Anxiety with tension

  • Two instruments that have proven their worth are the lyre and the tenor chrotta.
    Both instruments convey a sense of envelopment and warmth.
  • Among the metal instruments, copper or bronze gongs are suitable, or hand bells,
    best played from the surrounding area, also in combination with singing.
  •  The sounds of a pentatonic-tuned kantele or TAO lyre,
    played around the patient’s bed, also have a relaxing effect on the soul.

Warmth can also be stimulated from the outside via perceptions of vibrations, e.g., when

  • a kantele or tenor chrotta is played at the patient’s feet,
  • or on their back using an instrument that they can lie on.

Anxiety with depression

The patient’s depressive-anxious mood is met with a lyrical prelude and gradually lightened up, enlivened and led into the patient’s own activity. We stimulate breathing processes in the soul in musical dialogue with

  • easy-to-play instruments that have optimal sound quality, like a bordun (drone) lyre.
    When the finger strokes the strings, the tones combine to form a harmonious sound. Major keys have a liberating effect on the soul, favoring exhalation. Minor keys have an impulsive effect on inhalation. On the level of soul they lead inward.
  • The patient’s breathing is deepened by subsequently playing cymbals
    with a widening arm movement during the long ensuing reverberations. Their bright, clear tone brightens the mood.

Fear of “losing one’s center”

Singing is particularly suitable for stimulating a sense of being able to rely on one’s own innate capacities. It is therapeutic to create a protective sheath and active silence, e.g., by

  • listening to what comes before and after a piece of music, an interval, or processes of sounding—fading away—pausing.

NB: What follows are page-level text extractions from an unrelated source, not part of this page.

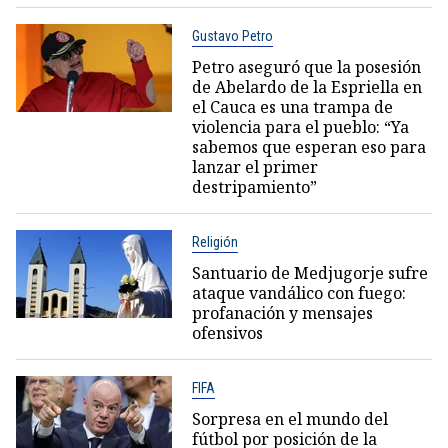
Gustavo Petro
Petro aseguró que la posesión
de Abelardo de la Espriella en
el Cauca es una trampa de
violencia para el pueblo: “Ya
sabemos que esperan eso para
lanzar el primer
destripamiento”
Religión
Santuario de Medjugorje sufre
ataque vandálico con fuego:
profanación y mensajes
ofensivos
FIFA
Sorpresa en el mundo del
fútbol por posición de la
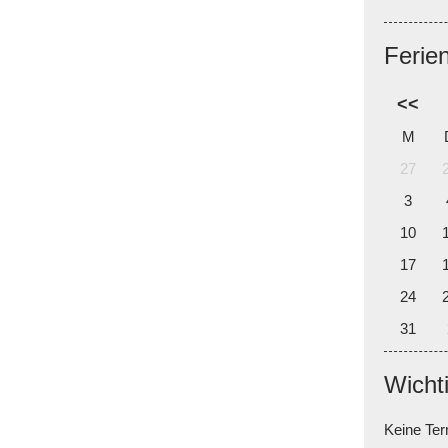
Ferie
<<
M
27
3
10
17
24
31
Wicht
Keine Te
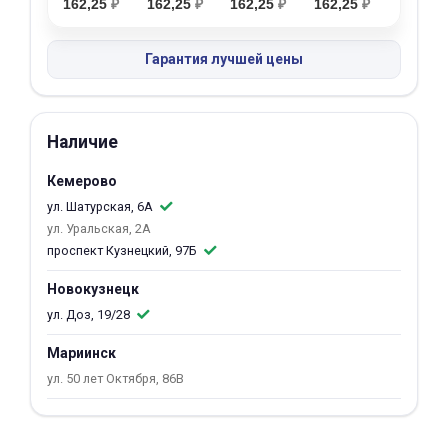
162,25
₽
162,25
₽
162,25
₽
162,25
₽
об оплате Плайтом
Гарантия лучшей цены
Остались вопросы?
25
Наличие
8 800 302-02-51
plait.ru
раз в 2
Кемерово
недели
ул. Шатурская, 6А
ул. Уральская, 2А
проспект Кузнецкий, 97Б
Новокузнецк
ул. Доз, 19/28
Мариинск
ул. 50 лет Октября, 86В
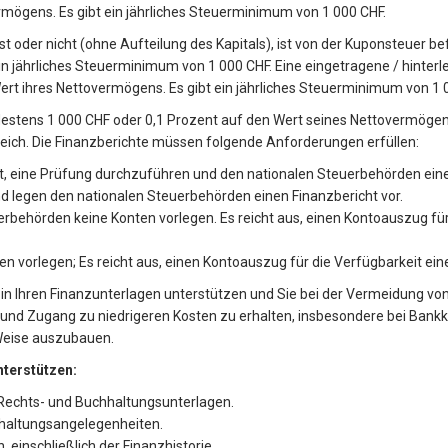
ermögens. Es gibt ein jährliches Steuerminimum von 1 000 CHF.
t oder nicht (ohne Aufteilung des Kapitals), ist von der Kuponsteuer befr
n jährliches Steuerminimum von 1 000 CHF. Eine eingetragene / hinterle
 Wert ihres Nettovermögens. Es gibt ein jährliches Steuerminimum von 1 
ndestens 1 000 CHF oder 0,1 Prozent auf den Wert seines Nettovermögen
reich. Die Finanzberichte müssen folgende Anforderungen erfüllen:
et, eine Prüfung durchzuführen und den nationalen Steuerbehörden ein
 legen den nationalen Steuerbehörden einen Finanzbericht vor.
rbehörden keine Konten vorlegen. Es reicht aus, einen Kontoauszug f
 vorlegen; Es reicht aus, einen Kontoauszug für die Verfügbarkeit e
 in Ihren Finanzunterlagen unterstützen und Sie bei der Vermeidung von 
nd Zugang zu niedrigeren Kosten zu erhalten, insbesondere bei Bankkr
 Weise auszubauen.
nterstützen:
Rechts- und Buchhaltungsunterlagen.
hhaltungsangelegenheiten.
 einschließlich der Finanzhistorie.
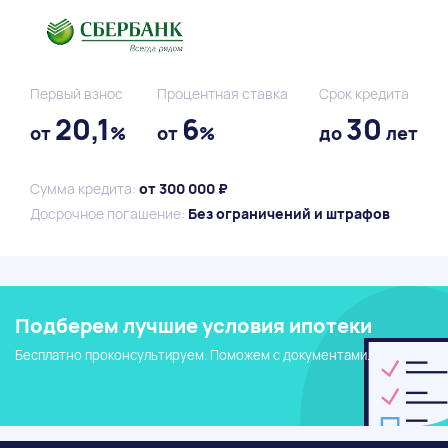
Первый взнос
Процентная ставка
Срок кредита
20,1
6
30
от
%
от
%
до
лет
Сумма кредита:
от 300 000 ₽
Досрочное погашение:
Без ограничений и штрафов
Подберем лучшие условия ипотеки
Бесплатно проконсультируем. Поможем с документами.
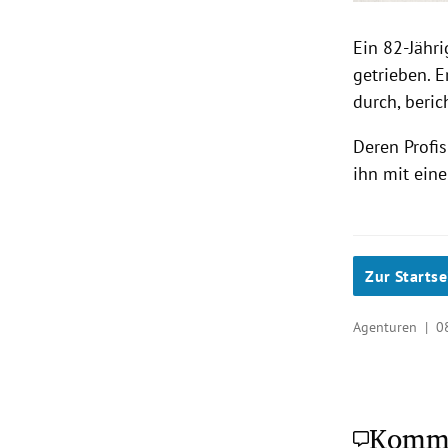
Ein 82-Jähr
getrieben. 
durch, beric
Deren Profi
ihn mit ein
Zur Startse
Agenturen |
0
Komm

Anxiety with shortness of breath

  • The therapist plays “breathing” melodies with figure-eight structures, as well as intervals of thirds and fifths—preferably on an alto lyre.

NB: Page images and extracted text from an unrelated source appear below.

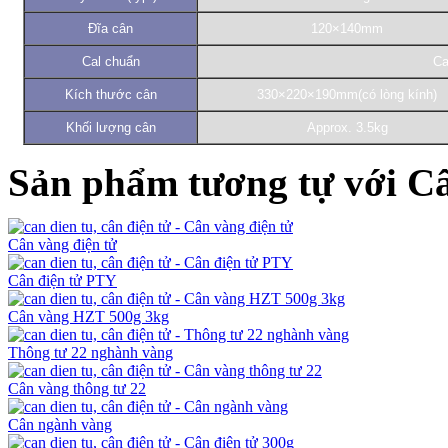
Đĩa cân
120×140mm
Cal chuẩn
Ca
Kích thước cân
330×220×190mm(có lòng kính)
Khối lượng cân
Approx. 3.5kg
Sản phẩm tương tự với C
Cân vàng điện tử
Cân điện tử PTY
Cân vàng HZT 500g 3kg
Thông tư 22 nghành vàng
Cân vàng thông tư 22
Cân ngành vàng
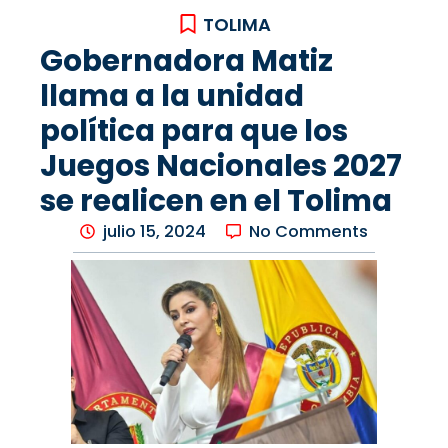
TOLIMA
Gobernadora Matiz
llama a la unidad
política para que los
Juegos Nacionales 2027
se realicen en el Tolima
julio 15, 2024
No Comments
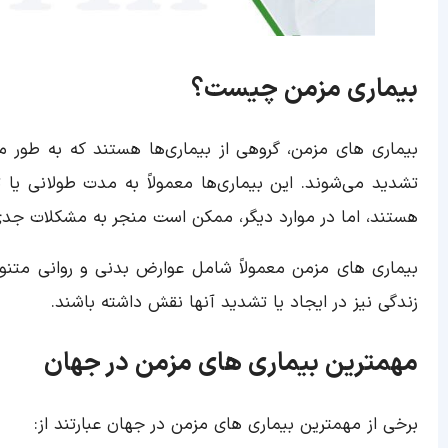
بیماری مزمن چیست؟
بیماری های مزمن، گروهی از بیماری‌ها هستند که به طور م
تشدید می‌شوند. این بیماری‌ها معمولاً به مدت طولانی یا ت
هستند، اما در موارد دیگر، ممکن است منجر به مشکلات جدی و
بیماری های مزمن معمولاً شامل عوارض بدنی و روانی متن
زندگی نیز در ایجاد یا تشدید آنها نقش داشته باشند.
مهمترین بیماری های مزمن در جهان
برخی از مهمترین بیماری های مزمن در جهان عبارتند از:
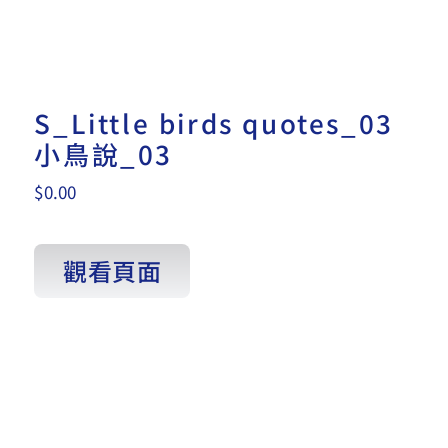
S_Little birds quotes_03
小鳥說_03
$
0.00
觀看頁面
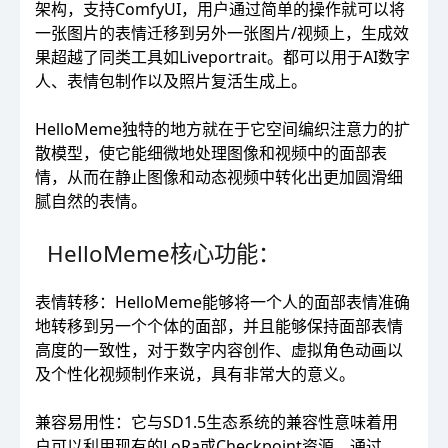
架构，支持ComfyUI，用户通过简单的操作就可以将
一张图片的表情迁移到另外一张图片/视频上，生成效
果超越了同类工具如Liveportrait。都可以用于AI数字
人、表情包制作以及照片复活生成上。
HelloMeme独特的地方就在于它空间编织注意力的扩
散模型，使它能细微地处理图像和视频中的面部表
情，从而在静止图像和动态视频中转化出更加圆滑细
腻自然的表情。
HelloMeme核心功能：
表情转移：HelloMeme能够将一个人的面部表情准确
地转移到另一个个体的面部，并且能够保持面部表情
高度的一致性，对于数字内容创作、虚拟角色动画以
及个性化视频制作来说，具有非常大的意义。
兼容易用性：它与SD1.5生态系统的兼容性意味着用
户可以利用现有的LoRa或Checkpoint资源，通过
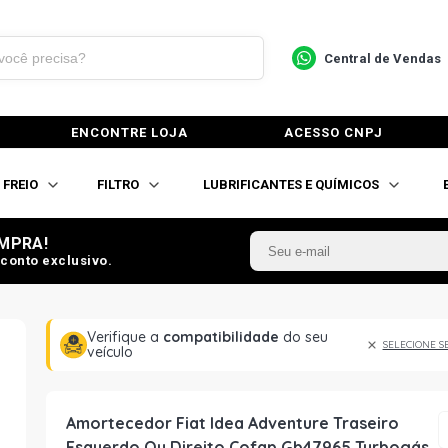
Central de Vendas
ENCONTRE LOJA
ACESSO CNPJ
FREIO
FILTRO
LUBRIFICANTES E QUÍMICOS
MPRA!
conto exclusivo.
Verifique a
compatibilidade
do seu
SELECIONE S
veículo
Amortecedor Fiat Idea Adventure Traseiro
Esquerdo Ou Direito Cofap Gb47965 Turbogás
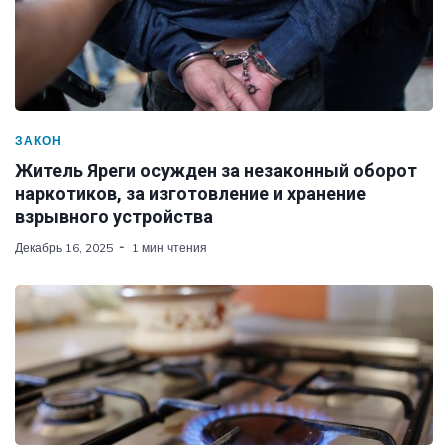
ЗАКОН
Житель Яреги осужден за незаконный оборот
наркотиков, за изготовление и хранение
взрывного устройства
Декабрь 16, 2025
1 мин чтения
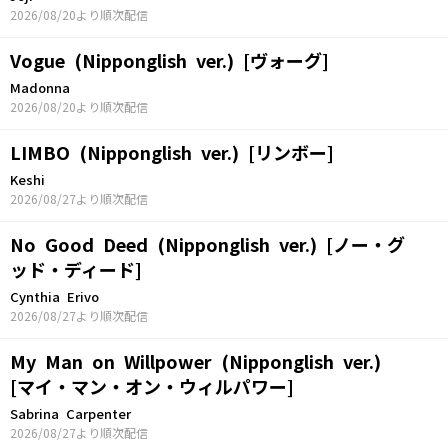
2026/08/20より順次配信
Vogue (Nipponglish ver.) [ヴォーグ]
Madonna
2026/08/20より順次配信
LIMBO (Nipponglish ver.) [リンボー]
Keshi
2026/08/27より順次配信
No Good Deed (Nipponglish ver.) [ノー・グ
ッド・ディード]
Cynthia Erivo
2026/08/27より順次配信
My Man on Willpower (Nipponglish ver.)
[マイ・マン・オン・ウィルパワー]
Sabrina Carpenter
2026/08/27より順次配信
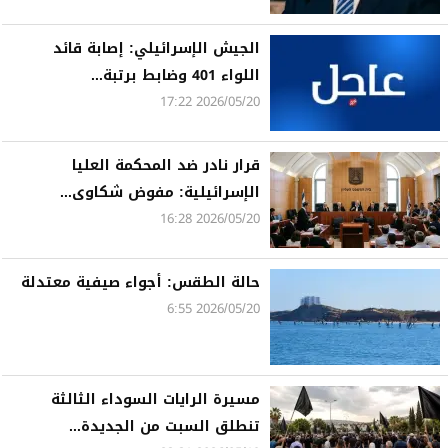
الجيش الإسرائيلي: إصابة قائد
اللواء 401 وضابط برتبة...
2026/05/20 17:22
قرار نادر ضد المحكمة العليا
الإسرائيلية: مفوض شكاوى...
2026/05/20 16:28
حالة الطقس: أجواء صيفية معتدلة
2026/05/20 6:55
مسيرة الرايات السوداء الثالثة
تنطلق السبت من الجديدة...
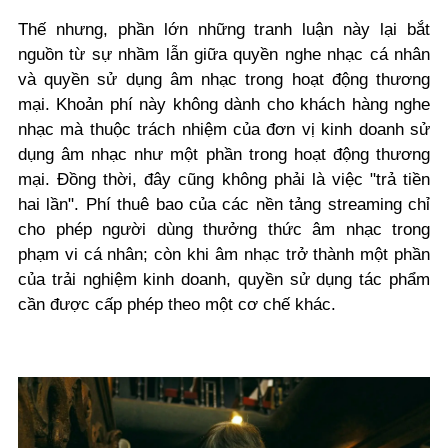
Thế nhưng, phần lớn những tranh luận này lại bắt
nguồn từ sự nhầm lẫn giữa quyền nghe nhạc cá nhân
và quyền sử dụng âm nhạc trong hoạt động thương
mại. Khoản phí này không dành cho khách hàng nghe
nhạc mà thuộc trách nhiệm của đơn vị kinh doanh sử
dụng âm nhạc như một phần trong hoạt động thương
mại. Đồng thời, đây cũng không phải là việc "trả tiền
hai lần". Phí thuê bao của các nền tảng streaming chỉ
cho phép người dùng thưởng thức âm nhạc trong
phạm vi cá nhân; còn khi âm nhạc trở thành một phần
của trải nghiệm kinh doanh, quyền sử dụng tác phẩm
cần được cấp phép theo một cơ chế khác.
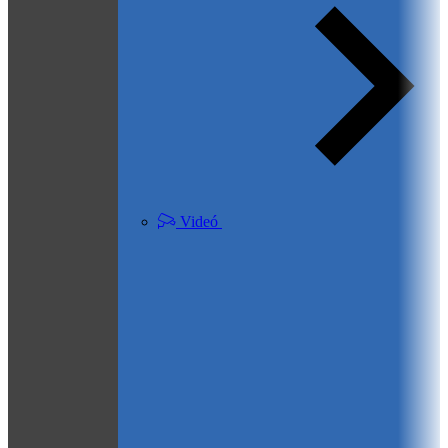
Videó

This can relieve anxiety and shortness of breath. Changes in harmony help to support the patient’s breathing and the soul’s ability to resonate. This also stimulates hearing and has a positive effect on physiological respiration. This happens most directly when singing, which involves the whole patient through their breathing.

Anxiety with mental unrest

We use stabilizing elements to meet fear and inner agitation, such as

  • compositions that have clear structures and an orientation to the tonic note, as well as elements of repetition.
  • The tenor chrotta, a low-stringed instrument, has also proven valuable.
    Rhythmic bowing of its open strings stimulates structuring forces and imparts a sense of inner support.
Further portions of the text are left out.